*** Opening of Records for the exercise ***

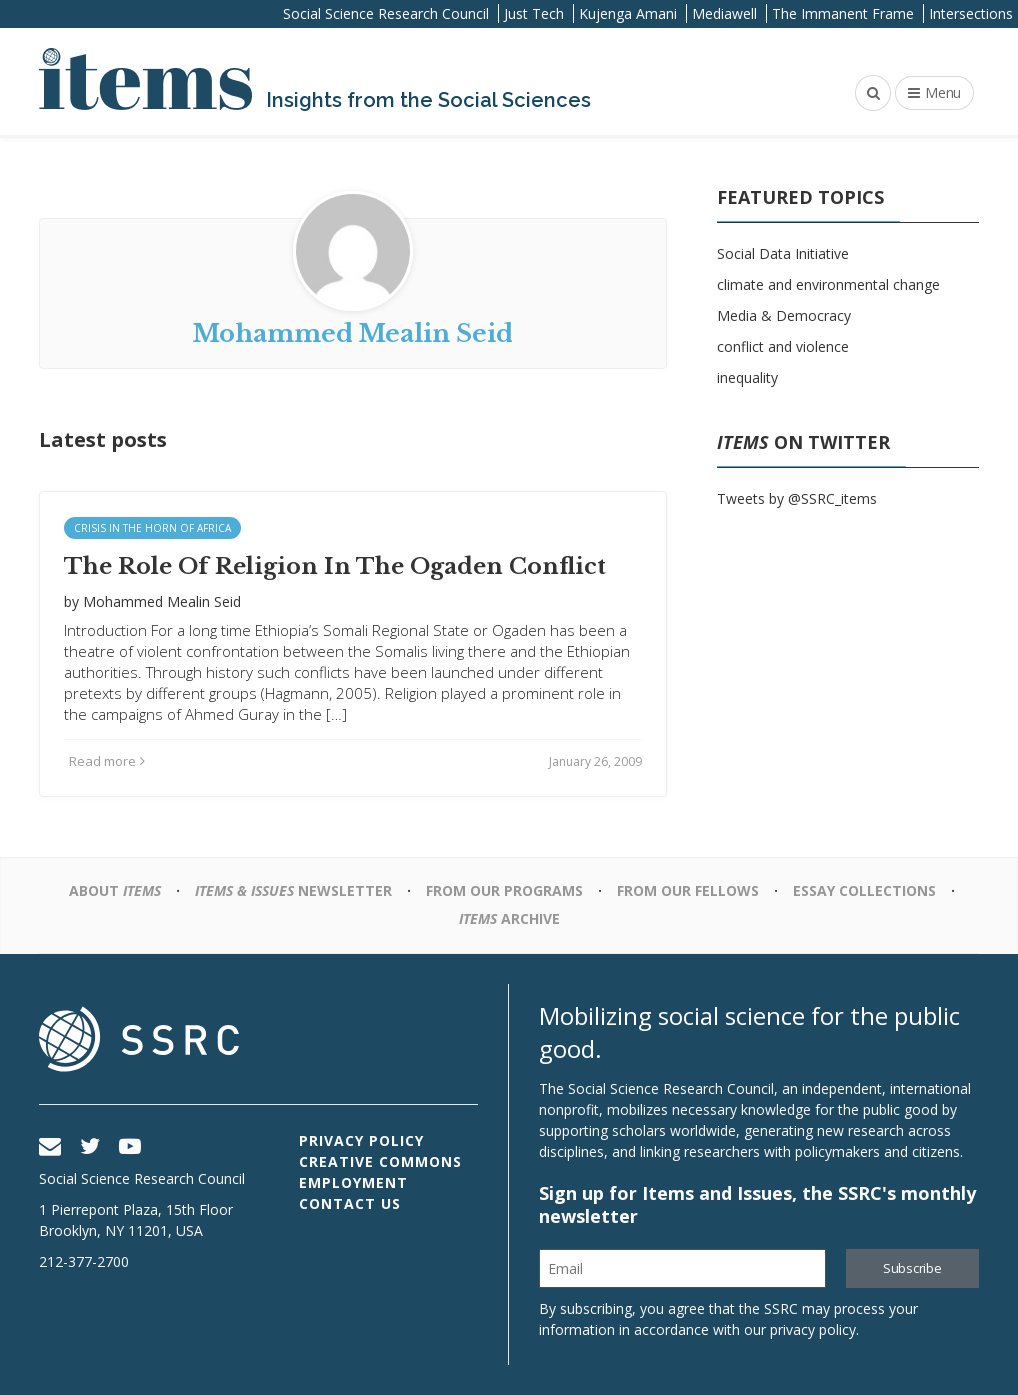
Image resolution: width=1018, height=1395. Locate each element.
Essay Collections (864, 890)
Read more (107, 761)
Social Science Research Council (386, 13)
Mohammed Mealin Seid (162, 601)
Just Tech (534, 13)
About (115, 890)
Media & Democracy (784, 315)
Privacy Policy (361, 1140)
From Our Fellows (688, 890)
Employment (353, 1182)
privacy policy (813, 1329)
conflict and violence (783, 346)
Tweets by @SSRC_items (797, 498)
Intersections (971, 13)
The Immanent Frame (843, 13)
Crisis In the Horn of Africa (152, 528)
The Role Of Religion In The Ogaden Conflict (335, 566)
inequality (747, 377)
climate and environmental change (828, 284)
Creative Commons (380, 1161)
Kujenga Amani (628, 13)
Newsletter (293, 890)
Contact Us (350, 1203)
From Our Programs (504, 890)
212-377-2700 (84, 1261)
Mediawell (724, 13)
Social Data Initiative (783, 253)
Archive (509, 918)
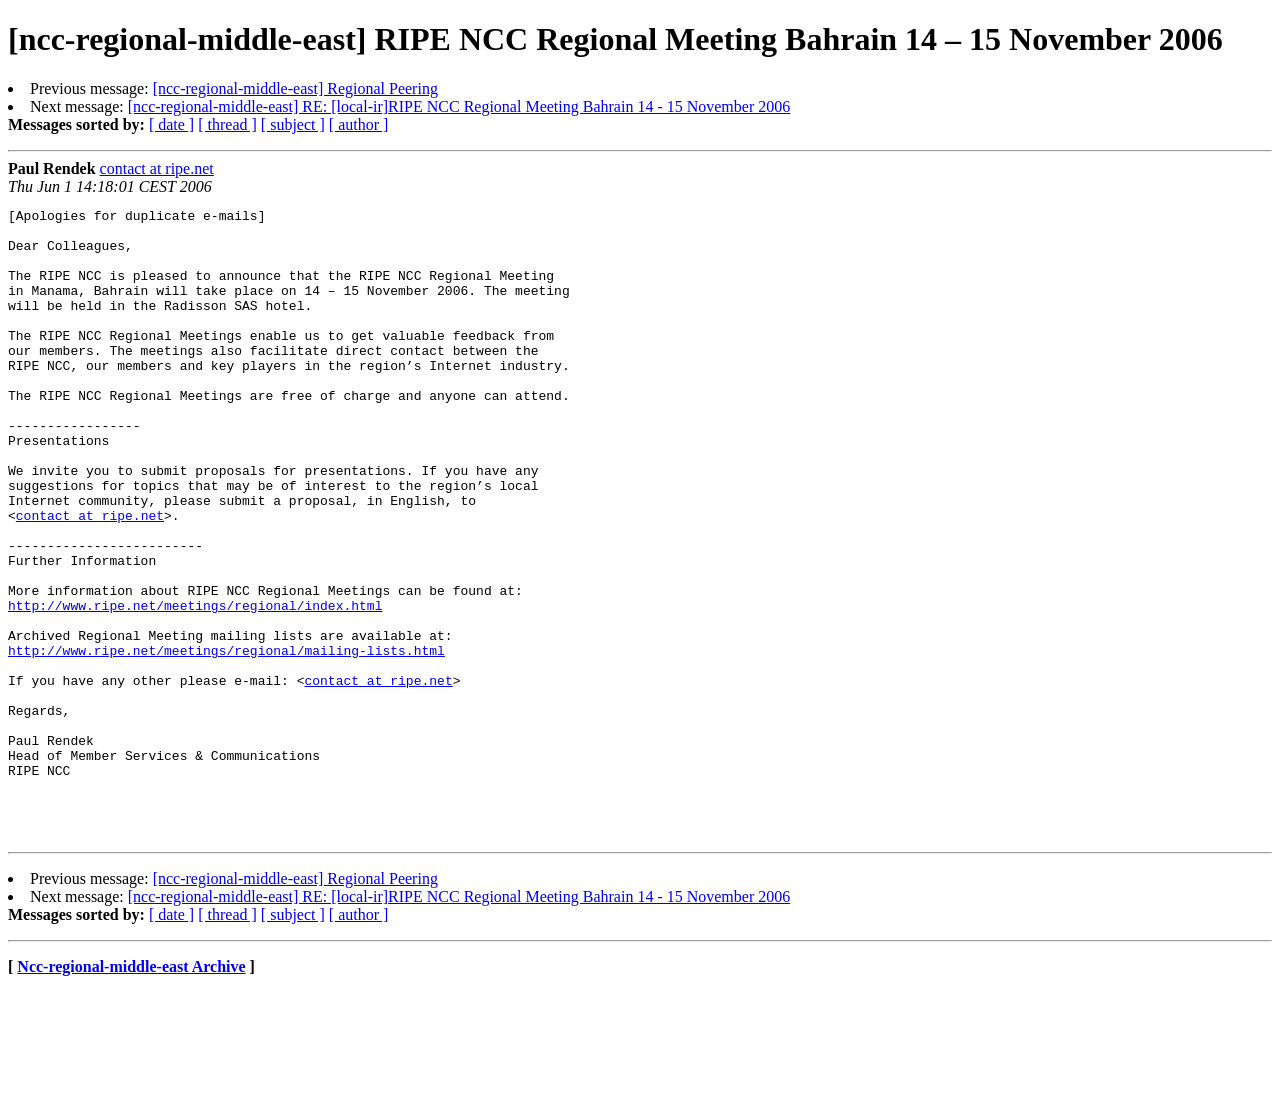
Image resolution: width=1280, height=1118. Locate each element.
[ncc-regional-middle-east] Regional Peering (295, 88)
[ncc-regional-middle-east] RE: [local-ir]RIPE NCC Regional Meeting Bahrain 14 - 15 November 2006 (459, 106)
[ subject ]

*** Close of Records for the exercise ***

• _Assignment_: None of the images should be copied, but every entry must be given again exactly.

• _Task result_:
Image resolution: width=1018, height=1395. Locate each element.
Essay Collections (864, 890)
Read more (107, 761)
Social Science Research Council (386, 13)
Mohammed Mealin Seid (162, 601)
Just Tech (534, 13)
About (115, 890)
Media & Democracy (784, 315)
Privacy Policy (361, 1140)
From Our Fellows (688, 890)
Employment (353, 1182)
privacy policy (813, 1329)
conflict and violence (783, 346)
Tweets by @SSRC_items (797, 498)
Intersections (971, 13)
The Immanent Frame (843, 13)
Crisis In the Horn of Africa (152, 528)
The Role Of Religion In The Ogaden Conflict (335, 566)
inequality (747, 377)
climate and environmental change (828, 284)
Creative Commons (380, 1161)
Kujenga Amani (628, 13)
Newsletter (293, 890)
Contact Us (350, 1203)
From Our Programs (504, 890)
212-377-2700 (84, 1261)
Mediawell (724, 13)
Social Data Initiative (783, 253)
Archive (509, 918)
Image resolution: width=1280, height=1118. Locate each element.
[ncc-regional-middle-east] Regional Peering (295, 88)
[ncc-regional-middle-east] RE: [local-ir]RIPE NCC Regional Meeting Bahrain 14 - 15 November 2006 (459, 106)
[ subject ]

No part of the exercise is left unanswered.